▶ **TASK BRIEF**
I would like the number of lines in the data that contain the word "Дюлево". Please give that number alone.
+ + +
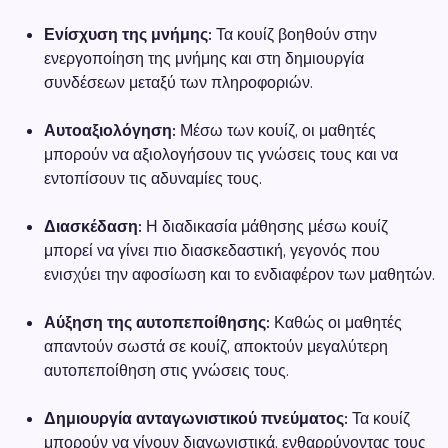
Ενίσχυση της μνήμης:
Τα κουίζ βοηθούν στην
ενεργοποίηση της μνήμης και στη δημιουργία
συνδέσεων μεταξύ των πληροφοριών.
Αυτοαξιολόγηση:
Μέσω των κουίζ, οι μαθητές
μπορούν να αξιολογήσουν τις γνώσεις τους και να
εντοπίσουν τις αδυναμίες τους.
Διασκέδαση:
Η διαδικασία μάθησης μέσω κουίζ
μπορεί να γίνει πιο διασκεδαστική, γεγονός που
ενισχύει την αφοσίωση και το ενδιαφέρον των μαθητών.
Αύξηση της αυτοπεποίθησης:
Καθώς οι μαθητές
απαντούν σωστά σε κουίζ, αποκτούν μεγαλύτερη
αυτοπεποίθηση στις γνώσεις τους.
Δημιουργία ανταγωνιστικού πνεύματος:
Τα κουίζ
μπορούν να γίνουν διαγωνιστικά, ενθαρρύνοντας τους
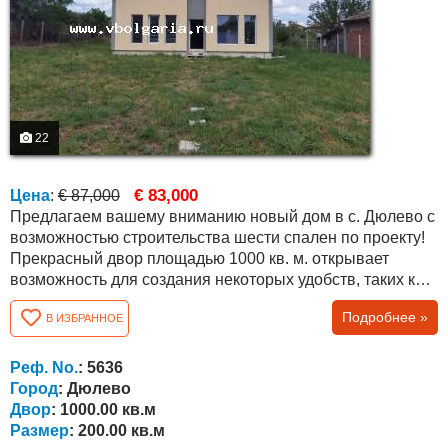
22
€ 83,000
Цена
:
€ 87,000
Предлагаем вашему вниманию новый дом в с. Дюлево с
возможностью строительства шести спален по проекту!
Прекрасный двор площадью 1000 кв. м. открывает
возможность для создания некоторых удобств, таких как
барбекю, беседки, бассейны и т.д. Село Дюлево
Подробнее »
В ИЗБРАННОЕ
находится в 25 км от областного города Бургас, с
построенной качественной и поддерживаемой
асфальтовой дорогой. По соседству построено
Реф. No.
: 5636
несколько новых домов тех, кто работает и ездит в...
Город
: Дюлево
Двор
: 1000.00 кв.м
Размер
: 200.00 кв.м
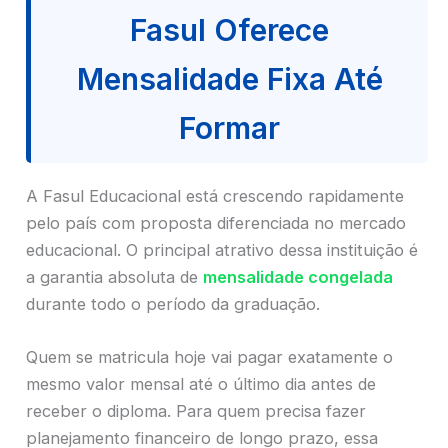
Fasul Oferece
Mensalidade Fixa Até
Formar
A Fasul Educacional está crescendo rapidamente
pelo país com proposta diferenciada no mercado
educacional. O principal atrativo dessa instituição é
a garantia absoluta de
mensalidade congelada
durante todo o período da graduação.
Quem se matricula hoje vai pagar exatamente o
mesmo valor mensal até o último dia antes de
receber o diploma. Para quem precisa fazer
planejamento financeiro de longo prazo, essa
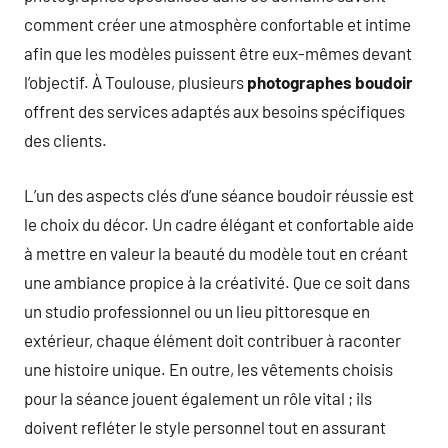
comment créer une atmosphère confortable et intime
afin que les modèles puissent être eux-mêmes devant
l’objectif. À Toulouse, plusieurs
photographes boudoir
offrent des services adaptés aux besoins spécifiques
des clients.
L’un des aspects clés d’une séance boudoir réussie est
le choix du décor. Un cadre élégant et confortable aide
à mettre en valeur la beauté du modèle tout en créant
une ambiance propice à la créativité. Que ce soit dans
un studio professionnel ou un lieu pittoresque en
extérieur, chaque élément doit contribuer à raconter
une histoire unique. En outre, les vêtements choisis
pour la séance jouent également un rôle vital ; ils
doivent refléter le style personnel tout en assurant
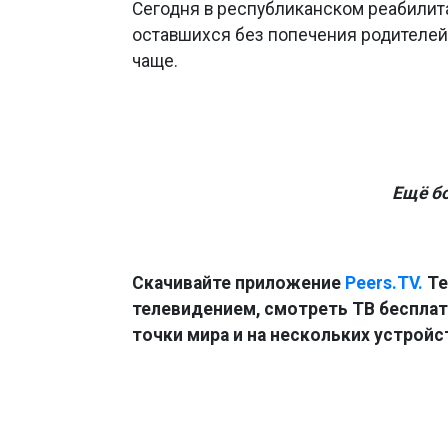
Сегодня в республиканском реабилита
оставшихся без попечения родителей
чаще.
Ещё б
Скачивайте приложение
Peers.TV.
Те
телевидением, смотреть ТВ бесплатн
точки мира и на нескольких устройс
+ + +
▶ **WRITTEN RESPONSE**
3